The front-month ICE Brent contract has inched down $0.05/bbl on the day, to trade at $92.55/bbl at 09.00 GMT.

PHOTO: Getty Images


Upward pressure:

Saudi Arabia and Russia’s decision to extend supply cuts through the end of 2023 have helped Brent futures to gain this week.

“As long as OPEC+ is committed to export and production curtailments, oil prices will remain firm during the current levels of record demand,” said SPI Asset Management’s managing partner Stephen Innes.

Recent surge in oil prices also suggests that "the latest efforts of Saudi Arabia and Russia are working in tightening the markets and boosting prices after multiple failed efforts,” said OANDA’s market analyst Craig Erlam.

Additionally, the International Energy Agency (IEA) has forecast global oil demand to grow by 2.20 million b/d to 101.8 million b/d in 2023 due to strong consumption in China, and higher jet fuel demand.

Downward pressure:

Downward pressures acting on Brent futures today include news that Libya has resumed oil supply from its four major ports, which were closed since Saturday after being hit by floods due to Hurricane Danielle.

The four ports situated in Eastern Libya resumed operations on Wednesday, Reuters reported, citing port agent Al Omran International Maritime Agencies.

Moreover, US core inflation rose 8 basis-points above the market consensus in August, Innes said.
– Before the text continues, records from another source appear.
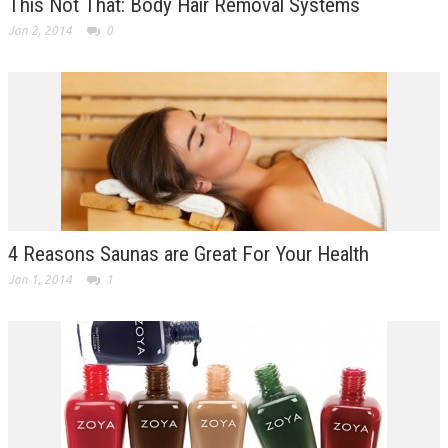
This Not That: Body Hair Removal Systems
Jan 2, 2014
0
4 Reasons Saunas are Great For Your Health
Jan 1, 2014
1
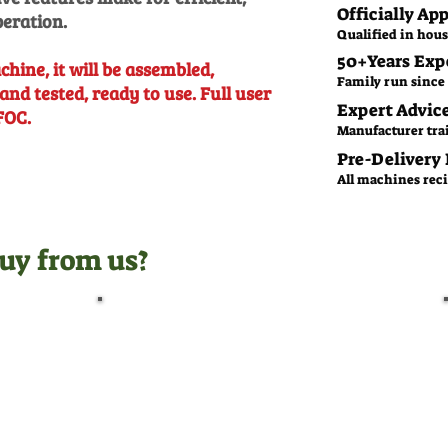
Officially Ap
peration.
Qualified in hous
50+Years Exp
chine, it will be assembled,
Family run since 
and tested, ready to use. Full user
Expert Advic
FOC.
Manufacturer tra
Pre-Delivery
All machines recie
uy from us?
Pre-Delivery Inspection
Before leaving us, all
machines undergo a full pre-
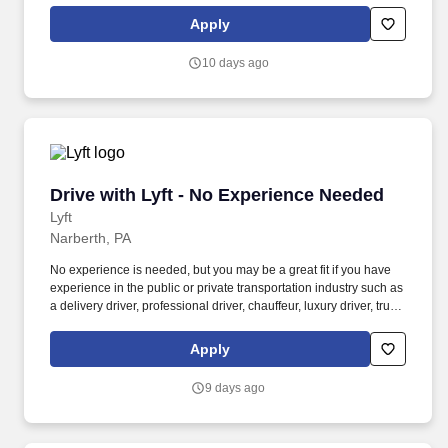
Women and nonbinary drivers can turn on Women+ Connect to
Apply
increase their chances of matching with more women and
nonbinary riders.
10 days ago
Drive with Lyft - No Experience Needed
Drive with Lyft - No Experience Needed
Lyft
Narberth, PA
No experience is needed, but you may be a great fit if you have
experience in the public or private transportation industry such as
a delivery driver, professional driver, chauffeur, luxury driver, truck
driver, school bus driver, taxi driver or cab driver. Peace of Mind:
Women and nonbinary drivers can turn on Women+ Connect to
Apply
increase their chances of matching with more women and
nonbinary riders.
9 days ago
A higher-than-expected inflation reading has triggered concerns about yet another interest rate hike by the US Federal Reserve (Fed).

“The CPI (Consumer Price Index) report adds some uncertainty about its [Fed's] November decision, especially with OPEC+ leaders possibly targeting Brent prices very much at the upper end of or slightly above, the $80-100/bbl range,” Innes said.